__Task brief__
Reproduce the entries shown below only from the line with "Produktbeskrivning [tab] (96, 1649)" down to the line with "Contact (997, 50)", keeping both end lines and copying each one exactly.

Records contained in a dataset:

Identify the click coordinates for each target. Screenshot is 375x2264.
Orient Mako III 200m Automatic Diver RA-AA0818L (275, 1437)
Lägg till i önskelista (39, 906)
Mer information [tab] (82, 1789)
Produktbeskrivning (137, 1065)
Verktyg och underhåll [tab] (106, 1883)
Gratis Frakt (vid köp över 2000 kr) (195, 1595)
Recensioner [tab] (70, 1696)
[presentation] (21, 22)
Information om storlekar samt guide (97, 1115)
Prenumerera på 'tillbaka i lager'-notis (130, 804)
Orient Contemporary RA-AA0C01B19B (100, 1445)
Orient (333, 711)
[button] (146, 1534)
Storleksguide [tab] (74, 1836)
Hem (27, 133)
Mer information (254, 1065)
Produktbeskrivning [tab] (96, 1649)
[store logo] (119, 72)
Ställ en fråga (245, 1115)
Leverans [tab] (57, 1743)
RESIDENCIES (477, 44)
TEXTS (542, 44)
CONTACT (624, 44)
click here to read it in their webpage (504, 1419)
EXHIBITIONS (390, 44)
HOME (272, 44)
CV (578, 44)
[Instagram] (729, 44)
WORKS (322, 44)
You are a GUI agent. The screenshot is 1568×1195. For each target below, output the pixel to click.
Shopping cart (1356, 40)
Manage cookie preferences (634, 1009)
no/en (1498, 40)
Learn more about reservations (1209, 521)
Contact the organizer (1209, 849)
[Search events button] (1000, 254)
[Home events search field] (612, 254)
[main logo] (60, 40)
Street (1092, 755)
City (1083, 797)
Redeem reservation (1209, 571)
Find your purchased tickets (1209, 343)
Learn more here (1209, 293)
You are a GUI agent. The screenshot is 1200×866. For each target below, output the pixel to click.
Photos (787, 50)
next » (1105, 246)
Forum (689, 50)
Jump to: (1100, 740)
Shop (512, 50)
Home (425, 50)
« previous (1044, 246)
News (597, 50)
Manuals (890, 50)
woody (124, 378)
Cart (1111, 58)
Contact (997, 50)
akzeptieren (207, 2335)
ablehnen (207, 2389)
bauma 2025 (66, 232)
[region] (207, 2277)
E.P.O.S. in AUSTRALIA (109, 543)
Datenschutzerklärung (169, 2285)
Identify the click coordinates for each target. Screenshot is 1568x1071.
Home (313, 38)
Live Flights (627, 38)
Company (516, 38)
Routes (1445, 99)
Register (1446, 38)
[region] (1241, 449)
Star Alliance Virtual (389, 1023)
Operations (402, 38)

__Finished task__
Produktbeskrivning [tab] (96, 1649)
[store logo] (119, 72)
Ställ en fråga (245, 1115)
Leverans [tab] (57, 1743)
RESIDENCIES (477, 44)
TEXTS (542, 44)
CONTACT (624, 44)
click here to read it in their webpage (504, 1419)
EXHIBITIONS (390, 44)
HOME (272, 44)
CV (578, 44)
[Instagram] (729, 44)
WORKS (322, 44)
You are a GUI agent. The screenshot is 1568×1195. For each target below, output the pixel to click.
Shopping cart (1356, 40)
Manage cookie preferences (634, 1009)
no/en (1498, 40)
Learn more about reservations (1209, 521)
Contact the organizer (1209, 849)
[Search events button] (1000, 254)
[Home events search field] (612, 254)
[main logo] (60, 40)
Street (1092, 755)
City (1083, 797)
Redeem reservation (1209, 571)
Find your purchased tickets (1209, 343)
Learn more here (1209, 293)
You are a GUI agent. The screenshot is 1200×866. For each target below, output the pixel to click.
Photos (787, 50)
next » (1105, 246)
Forum (689, 50)
Jump to: (1100, 740)
Shop (512, 50)
Home (425, 50)
« previous (1044, 246)
News (597, 50)
Manuals (890, 50)
woody (124, 378)
Cart (1111, 58)
Contact (997, 50)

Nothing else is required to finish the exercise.